● **WORK TO COMPLETE**: Print the records exactly and in full, please; the pictures stay out.

● **EXTRACTED ENTRIES**:
Segment Open
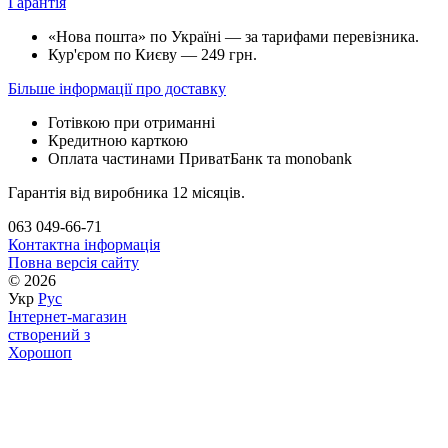
Гарантія
«Нова пошта» по Україні — за тарифами перевізника.
Кур'єром по Києву — 249 грн.
Більше інформації про доставку
Готівкою при отриманні
Кредитною карткою
Оплата частинами ПриватБанк та monobank
Гарантія від виробника 12 місяців.
063 049-66-71
Контактна інформація
Повна версія сайту
© 2026
Укр
Рус
Інтернет-магазин
створений з
Хорошоп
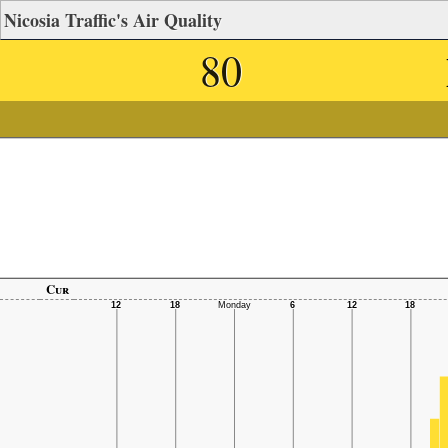
Nicosia Traffic's Air Quality
80
Cur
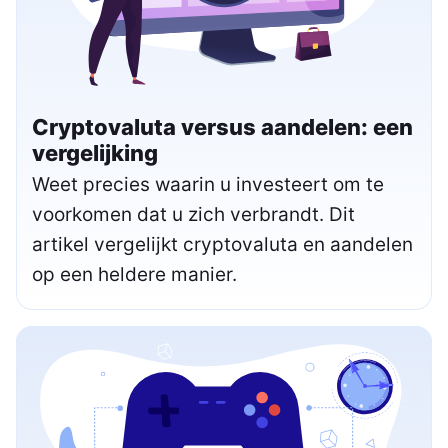
Cryptovaluta versus aandelen: een
vergelijking
Weet precies waarin u investeert om te
voorkomen dat u zich verbrandt. Dit
artikel vergelijkt cryptovaluta en aandelen
op een heldere manier.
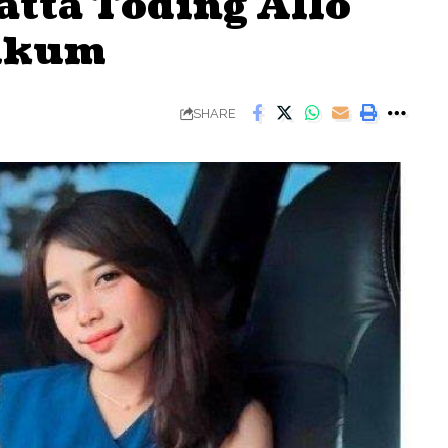
tta Toding Allo
Hukum
SHARE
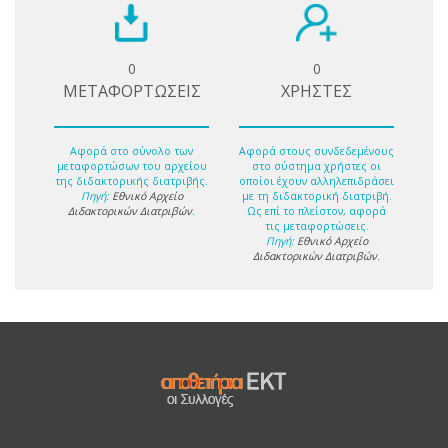
0
0
ΜΕΤΑΦΟΡΤΩΣΕΙΣ
ΧΡΗΣΤΕΣ
Αφορά στο σύνολο των
Αφορά στους συνδεδεμένους
μεταφορτώσων του αρχείου
στο σύστημα χρήστες οι
της διδακτορικής διατριβής.
οποίοι έχουν αλληλεπιδράσει
Πηγή:
Εθνικό Αρχείο
με τη διδακτορική διατριβή.
Διδακτορικών Διατριβών
.
Ως επί το πλείστον, αφορά
τις μεταφορτώσεις.
Πηγή:
Εθνικό Αρχείο
Διδακτορικών Διατριβών
.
Segment Closed
● **SOLUTION TO THIS PROBLEM**:
Гарантія
«Нова пошта» по Україні — за тарифами перевізника.
Кур'єром по Києву — 249 грн.
Більше інформації про доставку
Готівкою при отриманні
Кредитною карткою
Оплата частинами ПриватБанк та monobank
Гарантія від виробника 12 місяців.
063 049-66-71
Контактна інформація
Повна версія сайту
© 2026
Укр
Рус
Інтернет-магазин
створений з
Хорошоп
Nicosia Traffic's Air Quality
80
Cur
Cryptovaluta versus aandelen: een
vergelijking
Weet precies waarin u investeert om te
voorkomen dat u zich verbrandt. Dit
artikel vergelijkt cryptovaluta en aandelen
op een heldere manier.
tta Toding Allo
Hukum
SHARE
0
0
ΜΕΤΑΦΟΡΤΩΣΕΙΣ
ΧΡΗΣΤΕΣ
Αφορά στο σύνολο των
Αφορά στους συνδεδεμένους
μεταφορτώσων του αρχείου
στο σύστημα χρήστες οι
της διδακτορικής διατριβής.
οποίοι έχουν αλληλεπιδράσει
Πηγή:
Εθνικό Αρχείο
με τη διδακτορική διατριβή.
Διδακτορικών Διατριβών
.
Ως επί το πλείστον, αφορά
τις μεταφορτώσεις.
Πηγή:
Εθνικό Αρχείο
Διδακτορικών Διατριβών
.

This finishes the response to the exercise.